Ia menjelaskan, untuk awal pengerjaan sendiri, dimulai dari pemesanan Bambu gelondongan. Kemudian, tenaga atau buruhnya akan membuat bambu gelondongan itu dipecah-pecah. Atau dibikin kecil, sisitan. Dipotong dan hanya mencari kulit bambu saja.

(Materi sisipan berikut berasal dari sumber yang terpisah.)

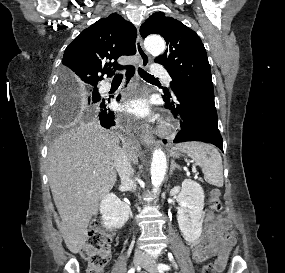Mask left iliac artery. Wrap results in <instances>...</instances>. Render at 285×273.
<instances>
[{"instance_id":"left-iliac-artery-1","label":"left iliac artery","mask_w":285,"mask_h":273,"mask_svg":"<svg viewBox=\"0 0 285 273\" xmlns=\"http://www.w3.org/2000/svg\"><path fill=\"white\" fill-rule=\"evenodd\" d=\"M158 270L159 272L163 273V271H168L170 270V266L167 264H158Z\"/></svg>"}]
</instances>
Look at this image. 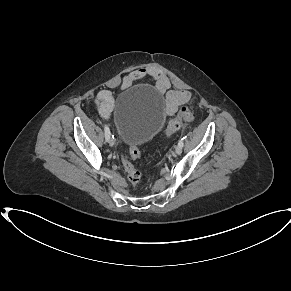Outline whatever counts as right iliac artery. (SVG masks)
<instances>
[{
	"instance_id": "obj_1",
	"label": "right iliac artery",
	"mask_w": 291,
	"mask_h": 291,
	"mask_svg": "<svg viewBox=\"0 0 291 291\" xmlns=\"http://www.w3.org/2000/svg\"><path fill=\"white\" fill-rule=\"evenodd\" d=\"M104 131H105L106 140L108 141L109 137H110V130H109V127L107 125L104 126Z\"/></svg>"
}]
</instances>
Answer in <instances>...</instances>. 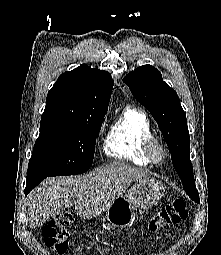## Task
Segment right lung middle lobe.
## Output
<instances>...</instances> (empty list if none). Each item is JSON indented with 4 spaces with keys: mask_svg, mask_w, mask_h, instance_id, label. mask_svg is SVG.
Wrapping results in <instances>:
<instances>
[{
    "mask_svg": "<svg viewBox=\"0 0 221 255\" xmlns=\"http://www.w3.org/2000/svg\"><path fill=\"white\" fill-rule=\"evenodd\" d=\"M105 113L88 120L41 118L27 177L75 175L89 170Z\"/></svg>",
    "mask_w": 221,
    "mask_h": 255,
    "instance_id": "1",
    "label": "right lung middle lobe"
}]
</instances>
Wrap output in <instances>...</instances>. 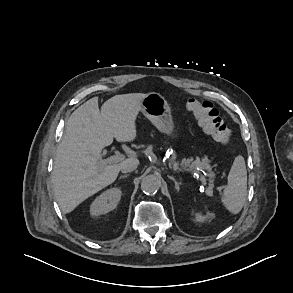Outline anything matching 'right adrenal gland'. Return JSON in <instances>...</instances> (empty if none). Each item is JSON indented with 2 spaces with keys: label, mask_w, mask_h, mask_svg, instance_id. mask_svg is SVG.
Returning a JSON list of instances; mask_svg holds the SVG:
<instances>
[{
  "label": "right adrenal gland",
  "mask_w": 293,
  "mask_h": 293,
  "mask_svg": "<svg viewBox=\"0 0 293 293\" xmlns=\"http://www.w3.org/2000/svg\"><path fill=\"white\" fill-rule=\"evenodd\" d=\"M126 177H127V175H121V176L119 177V179L126 178Z\"/></svg>",
  "instance_id": "2a0ac1e0"
}]
</instances>
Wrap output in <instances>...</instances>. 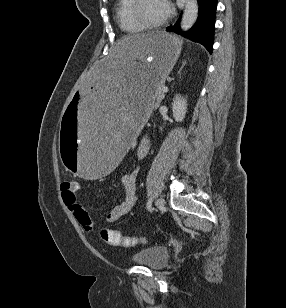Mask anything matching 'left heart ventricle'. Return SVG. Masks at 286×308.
<instances>
[{"label":"left heart ventricle","mask_w":286,"mask_h":308,"mask_svg":"<svg viewBox=\"0 0 286 308\" xmlns=\"http://www.w3.org/2000/svg\"><path fill=\"white\" fill-rule=\"evenodd\" d=\"M140 12L147 22L156 23L166 17L168 7L165 0H144Z\"/></svg>","instance_id":"1"}]
</instances>
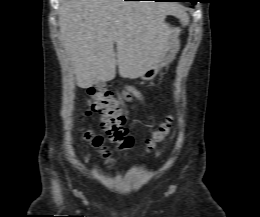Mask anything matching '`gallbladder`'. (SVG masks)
<instances>
[{"mask_svg":"<svg viewBox=\"0 0 260 217\" xmlns=\"http://www.w3.org/2000/svg\"><path fill=\"white\" fill-rule=\"evenodd\" d=\"M95 85H96L97 87H103V86H104V82H102V81H97V82L95 83Z\"/></svg>","mask_w":260,"mask_h":217,"instance_id":"obj_1","label":"gallbladder"}]
</instances>
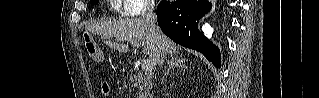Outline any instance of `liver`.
I'll return each instance as SVG.
<instances>
[{"label":"liver","instance_id":"liver-1","mask_svg":"<svg viewBox=\"0 0 319 98\" xmlns=\"http://www.w3.org/2000/svg\"><path fill=\"white\" fill-rule=\"evenodd\" d=\"M89 31L97 34L105 39L110 37H119V41L135 40L140 42L142 51L149 56L153 65H159L160 52L162 50L167 54H174L177 50V45L170 38L165 36L160 30L152 34L147 29L142 18L121 19V20H106L87 27ZM114 50L119 52H127L126 45L117 44L114 42H107Z\"/></svg>","mask_w":319,"mask_h":98}]
</instances>
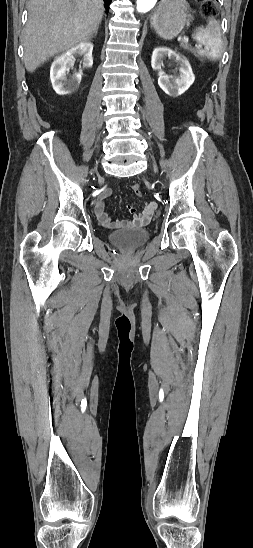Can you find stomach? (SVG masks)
Here are the masks:
<instances>
[{"instance_id": "obj_1", "label": "stomach", "mask_w": 253, "mask_h": 548, "mask_svg": "<svg viewBox=\"0 0 253 548\" xmlns=\"http://www.w3.org/2000/svg\"><path fill=\"white\" fill-rule=\"evenodd\" d=\"M190 12L186 0H162L151 17V26L160 37L172 39L191 21Z\"/></svg>"}]
</instances>
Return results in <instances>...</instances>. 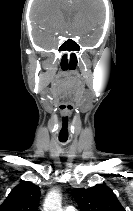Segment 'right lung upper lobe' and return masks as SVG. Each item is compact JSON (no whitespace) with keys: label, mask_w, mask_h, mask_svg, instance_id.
Wrapping results in <instances>:
<instances>
[{"label":"right lung upper lobe","mask_w":133,"mask_h":211,"mask_svg":"<svg viewBox=\"0 0 133 211\" xmlns=\"http://www.w3.org/2000/svg\"><path fill=\"white\" fill-rule=\"evenodd\" d=\"M40 189L32 182L17 185L0 206V211H38Z\"/></svg>","instance_id":"cb5924a9"}]
</instances>
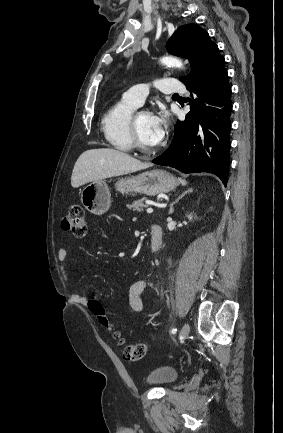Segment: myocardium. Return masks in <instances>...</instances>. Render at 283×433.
Listing matches in <instances>:
<instances>
[{"mask_svg": "<svg viewBox=\"0 0 283 433\" xmlns=\"http://www.w3.org/2000/svg\"><path fill=\"white\" fill-rule=\"evenodd\" d=\"M131 136H132V147L140 153H147L148 151L143 148V143L140 140L138 129H137V117L132 118L131 121Z\"/></svg>", "mask_w": 283, "mask_h": 433, "instance_id": "f54148a6", "label": "myocardium"}]
</instances>
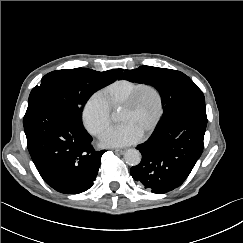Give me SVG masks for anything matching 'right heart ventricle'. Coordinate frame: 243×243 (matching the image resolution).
<instances>
[{"label":"right heart ventricle","mask_w":243,"mask_h":243,"mask_svg":"<svg viewBox=\"0 0 243 243\" xmlns=\"http://www.w3.org/2000/svg\"><path fill=\"white\" fill-rule=\"evenodd\" d=\"M142 84V82L119 79L105 87L100 93L109 108H121L131 94Z\"/></svg>","instance_id":"1"}]
</instances>
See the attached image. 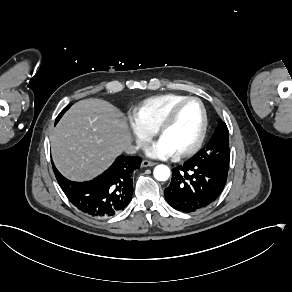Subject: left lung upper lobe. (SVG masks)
<instances>
[{"instance_id":"1","label":"left lung upper lobe","mask_w":292,"mask_h":292,"mask_svg":"<svg viewBox=\"0 0 292 292\" xmlns=\"http://www.w3.org/2000/svg\"><path fill=\"white\" fill-rule=\"evenodd\" d=\"M193 157L203 159L206 162H224L229 164V132L222 120L218 121V126L207 146Z\"/></svg>"}]
</instances>
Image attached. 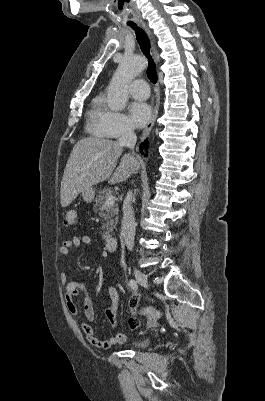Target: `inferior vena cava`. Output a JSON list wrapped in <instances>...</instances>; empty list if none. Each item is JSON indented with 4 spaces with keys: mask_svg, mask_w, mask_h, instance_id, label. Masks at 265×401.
I'll list each match as a JSON object with an SVG mask.
<instances>
[{
    "mask_svg": "<svg viewBox=\"0 0 265 401\" xmlns=\"http://www.w3.org/2000/svg\"><path fill=\"white\" fill-rule=\"evenodd\" d=\"M137 136L134 132L132 124H124L122 134L118 140L121 146H128V148H134L136 144ZM132 201V190H128L127 196L123 203V221H122V233L124 243L128 251H132L134 247V237H135V219L134 211L131 207Z\"/></svg>",
    "mask_w": 265,
    "mask_h": 401,
    "instance_id": "602c4592",
    "label": "inferior vena cava"
}]
</instances>
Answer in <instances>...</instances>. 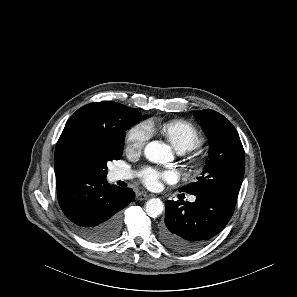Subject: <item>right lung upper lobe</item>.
Returning a JSON list of instances; mask_svg holds the SVG:
<instances>
[{"label":"right lung upper lobe","instance_id":"cb5924a9","mask_svg":"<svg viewBox=\"0 0 297 297\" xmlns=\"http://www.w3.org/2000/svg\"><path fill=\"white\" fill-rule=\"evenodd\" d=\"M123 106L111 101L90 103L70 117L56 144L54 166L57 179L77 173L75 150L80 143L115 142L121 137Z\"/></svg>","mask_w":297,"mask_h":297}]
</instances>
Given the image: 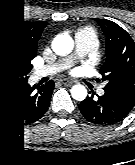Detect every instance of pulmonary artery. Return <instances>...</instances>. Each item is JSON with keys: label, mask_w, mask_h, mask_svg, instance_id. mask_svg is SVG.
I'll return each mask as SVG.
<instances>
[{"label": "pulmonary artery", "mask_w": 135, "mask_h": 165, "mask_svg": "<svg viewBox=\"0 0 135 165\" xmlns=\"http://www.w3.org/2000/svg\"><path fill=\"white\" fill-rule=\"evenodd\" d=\"M93 47V41L91 37L87 34H78L76 35V58L84 57ZM72 63L71 59L62 60L50 67H46L40 70V74H44L48 71L56 72L61 71L69 67ZM103 90L100 89L99 93H102Z\"/></svg>", "instance_id": "e3ab8cb5"}]
</instances>
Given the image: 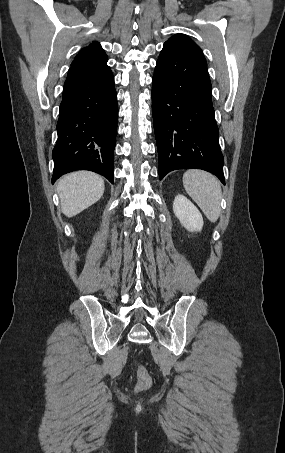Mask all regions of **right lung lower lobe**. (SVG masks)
Here are the masks:
<instances>
[{"instance_id": "1", "label": "right lung lower lobe", "mask_w": 285, "mask_h": 453, "mask_svg": "<svg viewBox=\"0 0 285 453\" xmlns=\"http://www.w3.org/2000/svg\"><path fill=\"white\" fill-rule=\"evenodd\" d=\"M117 93L106 66H71L63 88L52 152V183L75 170H90L113 183Z\"/></svg>"}]
</instances>
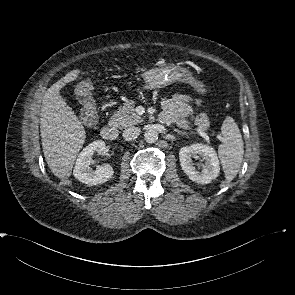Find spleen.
<instances>
[{
  "instance_id": "spleen-1",
  "label": "spleen",
  "mask_w": 295,
  "mask_h": 295,
  "mask_svg": "<svg viewBox=\"0 0 295 295\" xmlns=\"http://www.w3.org/2000/svg\"><path fill=\"white\" fill-rule=\"evenodd\" d=\"M221 133L223 139L218 149V155L226 182H231L238 174L243 160V140L236 122L230 116L223 121Z\"/></svg>"
}]
</instances>
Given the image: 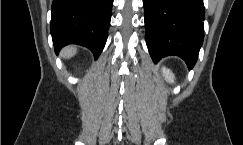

Setelah kulit berkumpul, tidak lagi menjemur dan langsung menganyam. Bambu yang sudah dicari kulitnya itu, cukup cepat untuk mengering. Untuk motif, maka anyaman disesuaikan dengan pesanan.
“Sebelum dikirim ke Gudang di Gianyar. Dibentuknya anyaman itu pipih atau melebar. Selanjutnya baru kemudian digulung. Setelah digulung membakar bulu bambu (medang dalam bahasa bali). Sampai pada tahap ini selesai. Kemudian dikirim. Dan proses finishing, atau memberikan pernis itu pihak pemesan,” bebernya.
Anyamannya sendiri, sambungnya, tidak semua motif itu harganya sama. Untuk Kembang seribu memang dihargai Rp 60 ribu. Namun, untuk harga terendah ada yang Rp 30 ribu, ada juga yang paling mahal ialah motif perpaduan hingga Rp 90 ribu. Yakni perpaduan dengan bahan baku bambu hitam. Sedangkan untuk yang paling laris dipesan orang ialah motif bebintangan, dan kembang seribu. Motif bebintangan untuk plafon. Atau motif dengan adanya bambu hitam.
“Kembang seribu itu untuk menghiasi jalan, untuk pagar dan hiasan lainnya. Saya menganyam awlanya bedek. Karena, sering disuruh dari kecil oleh bapak. Dan untuk laba kali ini bisa mencapai 50 persen. Ya Astungkara. Sangat berdampak. Covid soalnya gak bisa ngapain,” paparnya. (ang).